THE TASK - Set down the data again in full, keeping every line exactly as it is.

INPUT FOR THIS TASK -

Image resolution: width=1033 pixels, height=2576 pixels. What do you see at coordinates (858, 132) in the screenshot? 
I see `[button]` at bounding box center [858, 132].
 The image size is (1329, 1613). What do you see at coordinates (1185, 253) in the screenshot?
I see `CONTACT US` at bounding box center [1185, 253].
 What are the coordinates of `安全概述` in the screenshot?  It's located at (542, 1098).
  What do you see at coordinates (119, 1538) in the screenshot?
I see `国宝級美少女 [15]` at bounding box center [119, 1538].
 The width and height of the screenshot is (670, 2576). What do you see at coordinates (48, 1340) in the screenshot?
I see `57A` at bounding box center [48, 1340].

RESULT OF THE TASK -
Image resolution: width=1033 pixels, height=2576 pixels. What do you see at coordinates (858, 132) in the screenshot? 
I see `[button]` at bounding box center [858, 132].
 The image size is (1329, 1613). What do you see at coordinates (1185, 253) in the screenshot?
I see `CONTACT US` at bounding box center [1185, 253].
 What are the coordinates of `安全概述` in the screenshot?  It's located at (542, 1098).
  What do you see at coordinates (119, 1538) in the screenshot?
I see `国宝級美少女 [15]` at bounding box center [119, 1538].
 The width and height of the screenshot is (670, 2576). What do you see at coordinates (48, 1340) in the screenshot?
I see `57A` at bounding box center [48, 1340].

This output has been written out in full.